+++ SOURCE MATERIAL +++

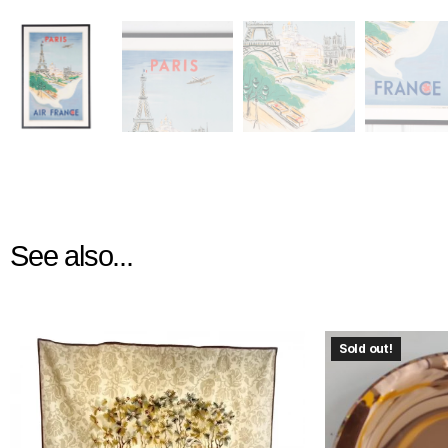
See also...
Sold out!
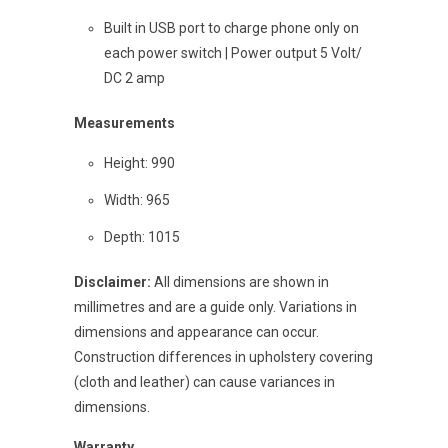
Built in USB port to charge phone only on
each power switch | Power output 5 Volt/
DC 2 amp
Measurements
Height: 990
Width: 965
Depth: 1015
Disclaimer:
All dimensions are shown in
millimetres and are a guide only. Variations in
dimensions and appearance can occur.
Construction differences in upholstery covering
(cloth and leather) can cause variances in
dimensions.
Warranty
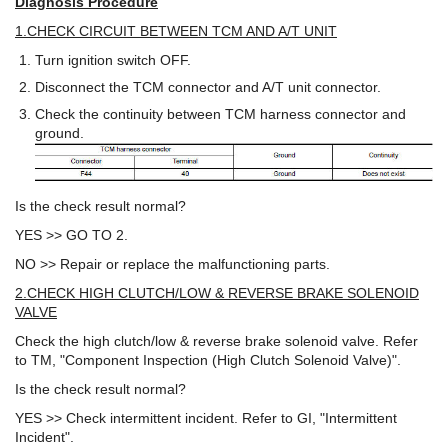
Diagnosis Procedure
1.CHECK CIRCUIT BETWEEN TCM AND A/T UNIT
Turn ignition switch OFF.
Disconnect the TCM connector and A/T unit connector.
Check the continuity between TCM harness connector and
ground.
Is the check result normal?
YES >> GO TO 2.
NO >> Repair or replace the malfunctioning parts.
2.CHECK HIGH CLUTCH/LOW & REVERSE BRAKE SOLENOID
VALVE
Check the high clutch/low & reverse brake solenoid valve. Refer
to TM, "Component Inspection (High Clutch Solenoid Valve)".
Is the check result normal?
YES >> Check intermittent incident. Refer to GI, "Intermittent
Incident".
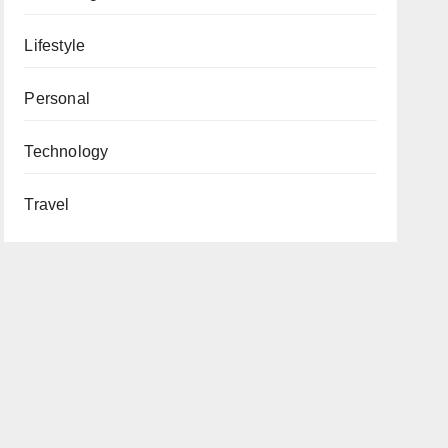
Lifestyle
Personal
Technology
Travel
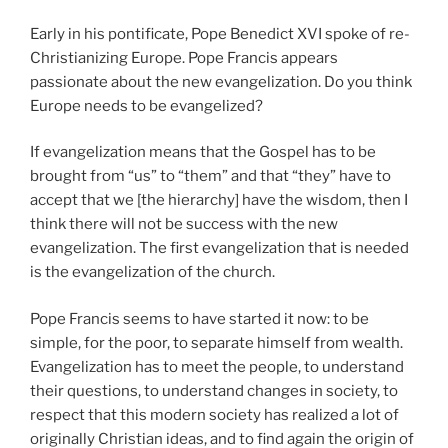
Early in his pontificate, Pope Benedict XVI spoke of re-
Christianizing Europe. Pope Francis appears
passionate about the new evangelization. Do you think
Europe needs to be evangelized?
If evangelization means that the Gospel has to be
brought from “us” to “them” and that “they” have to
accept that we [the hierarchy] have the wisdom, then I
think there will not be success with the new
evangelization. The first evangelization that is needed
is the evangelization of the church.
Pope Francis seems to have started it now: to be
simple, for the poor, to separate himself from wealth.
Evangelization has to meet the people, to understand
their questions, to understand changes in society, to
respect that this modern society has realized a lot of
originally Christian ideas, and to find again the origin of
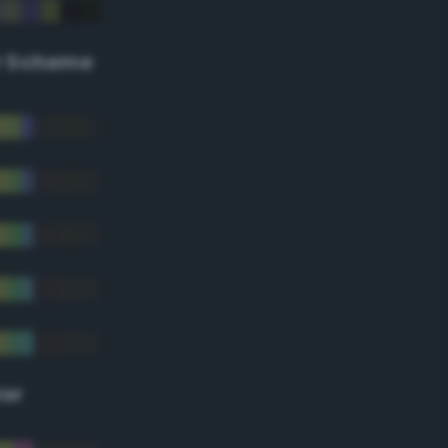
r Scheme
lor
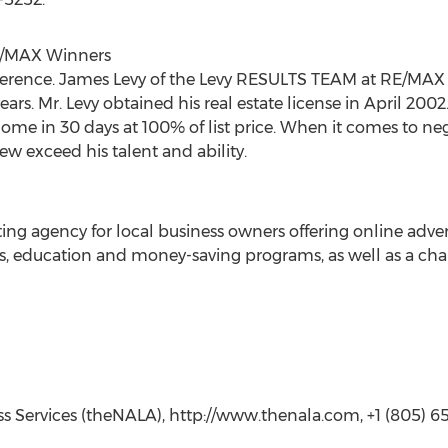
E/MAX Winners
ference. James Levy of the Levy RESULTS TEAM at RE/MAX
years. Mr. Levy obtained his real estate license in April 2
ome in 30 days at 100% of list price. When it comes to ne
 few exceed his talent and ability.
eting agency for local business owners offering online adv
its, education and money-saving programs, as well as a cha
ess Services (theNALA), http://www.thenala.com, +1 (805) 650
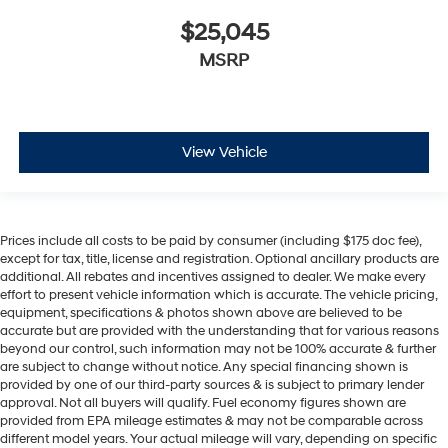
$25,045
MSRP
View Vehicle
Prices include all costs to be paid by consumer (including $175 doc fee),
except for tax, title, license and registration. Optional ancillary products are
additional. All rebates and incentives assigned to dealer. We make every
effort to present vehicle information which is accurate. The vehicle pricing,
equipment, specifications & photos shown above are believed to be
accurate but are provided with the understanding that for various reasons
beyond our control, such information may not be 100% accurate & further
are subject to change without notice. Any special financing shown is
provided by one of our third-party sources & is subject to primary lender
approval. Not all buyers will qualify. Fuel economy figures shown are
provided from EPA mileage estimates & may not be comparable across
different model years. Your actual mileage will vary, depending on specific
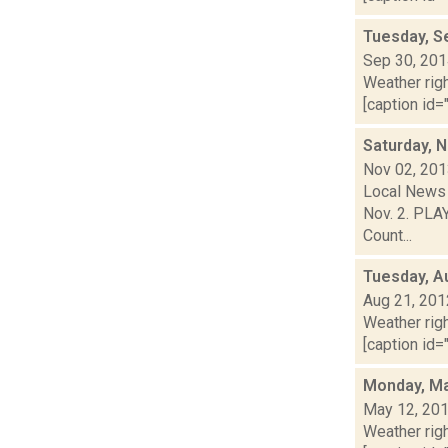
Tuesday, S
Sep 30, 20
Weather righ
[caption id="
Saturday, 
Nov 02, 20
Local News 
Nov. 2. PLAY
Count...
Tuesday, A
Aug 21, 201
Weather righ
[caption id="
Monday, Ma
May 12, 20
Weather righ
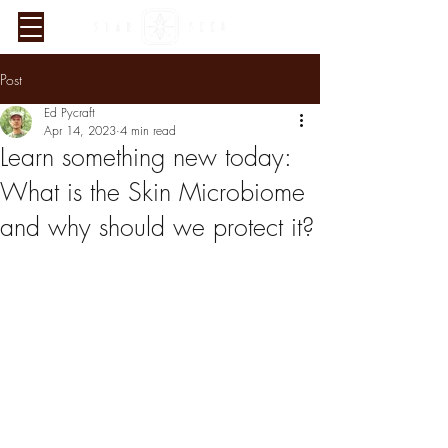
Post
Ed Pycraft
Apr 14, 2023
4 min read
Learn something new today:
What is the Skin Microbiome
and why should we protect it?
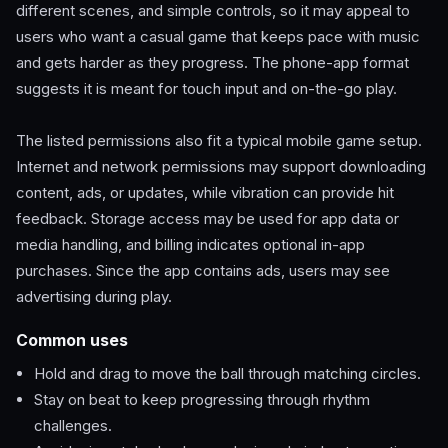
different scenes, and simple controls, so it may appeal to
users who want a casual game that keeps pace with music
and gets harder as they progress. The phone-app format
suggests it is meant for touch input and on-the-go play.
The listed permissions also fit a typical mobile game setup.
Internet and network permissions may support downloading
content, ads, or updates, while vibration can provide hit
feedback. Storage access may be used for app data or
media handling, and billing indicates optional in-app
purchases. Since the app contains ads, users may see
advertising during play.
Common uses
Hold and drag to move the ball through matching circles.
Stay on beat to keep progressing through rhythm
challenges.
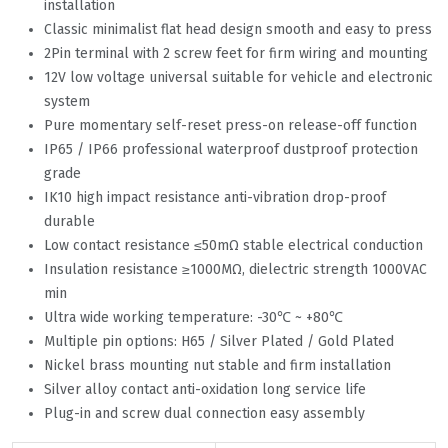
installation
Classic minimalist flat head design smooth and easy to press
2Pin terminal with 2 screw feet for firm wiring and mounting
12V low voltage universal suitable for vehicle and electronic
system
Pure momentary self-reset press-on release-off function
IP65 / IP66 professional waterproof dustproof protection
grade
IK10 high impact resistance anti-vibration drop-proof
durable
Low contact resistance ≤50mΩ stable electrical conduction
Insulation resistance ≥1000MΩ, dielectric strength 1000VAC
min
Ultra wide working temperature: -30℃ ~ +80℃
Multiple pin options: H65 / Silver Plated / Gold Plated
Nickel brass mounting nut stable and firm installation
Silver alloy contact anti-oxidation long service life
Plug-in and screw dual connection easy assembly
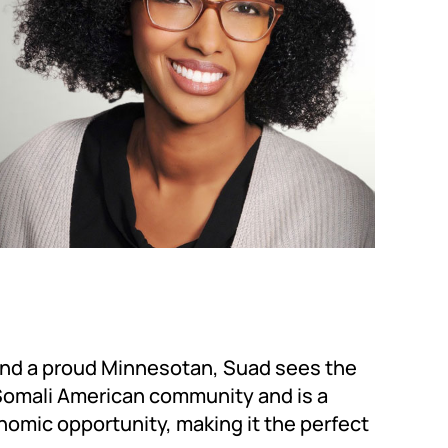
 and a proud Minnesotan, Suad sees the
 Somali American community and is a
nomic opportunity, making it the perfect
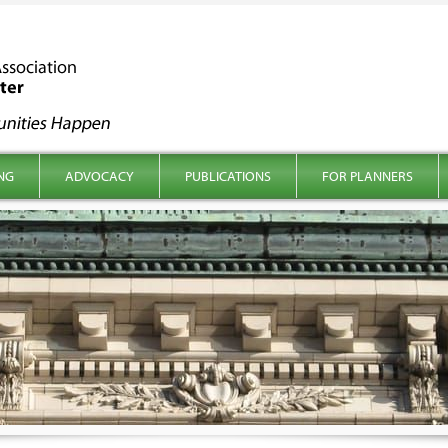
NG
ADVOCACY
PUBLICATIONS
FOR PLANNERS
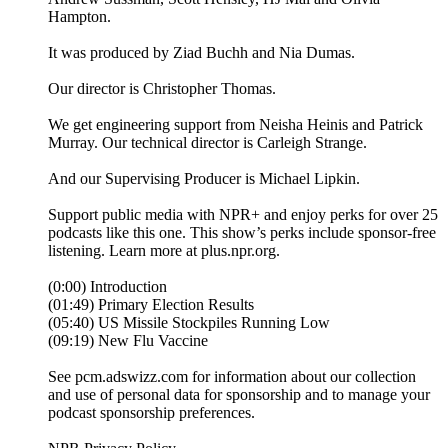
Hampton.
It was produced by Ziad Buchh and Nia Dumas.
Our director is Christopher Thomas.
We get engineering support from Neisha Heinis and Patrick
Murray. Our technical director is Carleigh Strange.
And our Supervising Producer is Michael Lipkin.
Support public media with NPR+ and enjoy perks for over 25
podcasts like this one. This show’s perks include sponsor-free
listening. Learn more at plus.npr.org.
(0:00) Introduction
(01:49) Primary Election Results
(05:40) US Missile Stockpiles Running Low
(09:19) New Flu Vaccine
See pcm.adswizz.com for information about our collection
and use of personal data for sponsorship and to manage your
podcast sponsorship preferences.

+++

YOUR OBJECTIVE: Look through the data above and return each line where the string "information" occurs.

TASK SOLUTION:
effort to present vehicle information which is accurate. The vehicle pricing,
beyond our control, such information may not be 100% accurate & further
See pcm.adswizz.com for information about our collection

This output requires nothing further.